Polish Cinema: The Calm (Krzysztof Kieslowski, 1980, Poland)

  Yet another early entry into Kieslowski’s Cinema of Moral Anxiety, The Calm (Spokoj) was shot in 1976, but not released in Poland until 1980. Based on a collaboration between Kieslowski and Polish author and journalist Lech Borski, the TV film was conceived as a vehicle for the great actor Jerzy Stuhr. It marked the beginning of a long collaboration between Kieslowski and Stuhr, who would go on to collaborate on the films Camera Buff, The Scar, and Three Colors: White. 

The titular “calm” in the film is what our protagonist Antek Gralak (Stuhr) seeks in his life. He has just been released after serving a three year sentence, and is seeking to put his life back together. His needs are simple - TV, a wife, children - but as in most films from Kieslowski, even the simplest needs are not so attainable. Antek’s reintegration into society is disrupted when he becomes involved in a strike between the workers on his construction team and the management. This conflict will end up having disastrous consequences. Notably, The Calm was the first time a strike was shown on Polish television, and it is difficult not to view the film within the political realities in Poland at the time of its release.
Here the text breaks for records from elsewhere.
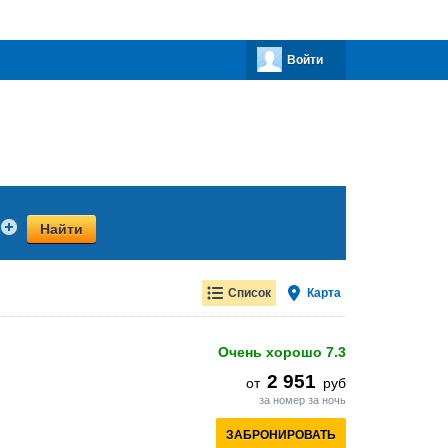
Войти
Найти
Список
Карта
Очень хорошо
7.3
2 951
от
руб
за номер за ночь
ЗАБРОНИРОВАТЬ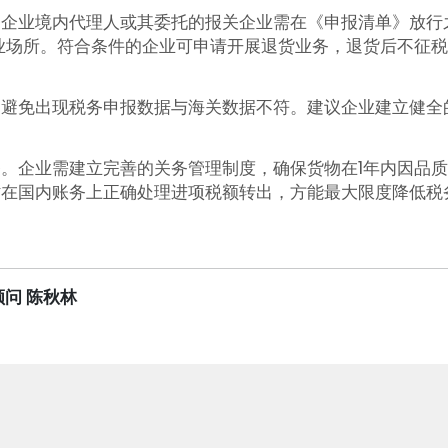
企业境内代理人或其委托的报关企业需在《申报清单》放行
业场所。符合条件的企业可申请开展退货业务，退货后不征
，避免出现税务申报数据与海关数据不符。建议企业建立健全
。企业需建立完善的关务管理制度，确保货物在1年内因品
时在国内账务上正确处理进项税额转出，方能最大限度降低税
问 陈秋林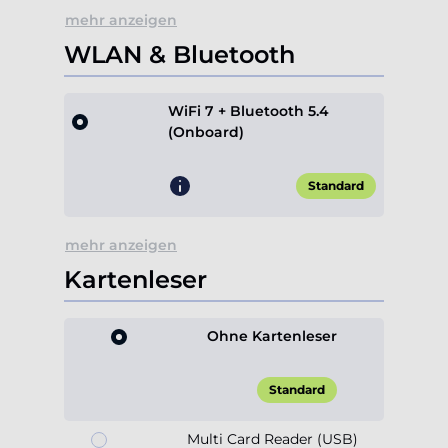
mehr anzeigen
WLAN & Bluetooth
WiFi 7 + Bluetooth 5.4
(Onboard)
Standard
mehr anzeigen
Kartenleser
Ohne Kartenleser
Standard
Multi Card Reader (USB)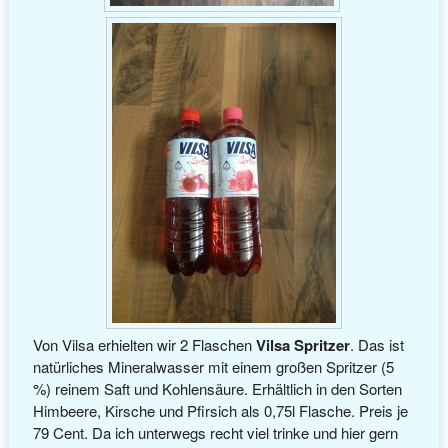
Von Vilsa erhielten wir 2 Flaschen
Vilsa Spritzer
. Das ist
natürliches Mineralwasser mit einem großen Spritzer (5
%) reinem Saft und Kohlensäure. Erhältlich in den Sorten
Himbeere, Kirsche und Pfirsich als 0,75l Flasche. Preis je
79 Cent. Da ich unterwegs recht viel trinke und hier gern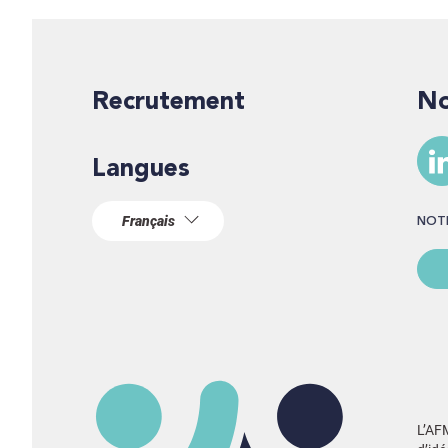
Recrutement
Langues
NO
L’AF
While Kieslowski’s cinematic voice here is still in its incipient stages, he is nevertheless in the process of fine tuning it. While there is a “kitchen sink” and almost documentarian style to the proceedings - the film is an incredible record of Polish working class life in the 1970s - there are stylistic flourishes, including a symbolic vision of horses that occurs in the finale of the film. And while there are certain elements of the film which are specific to communist Poland, there are also plenty of elements of the story which are universal in nature, and still timely even in 2021.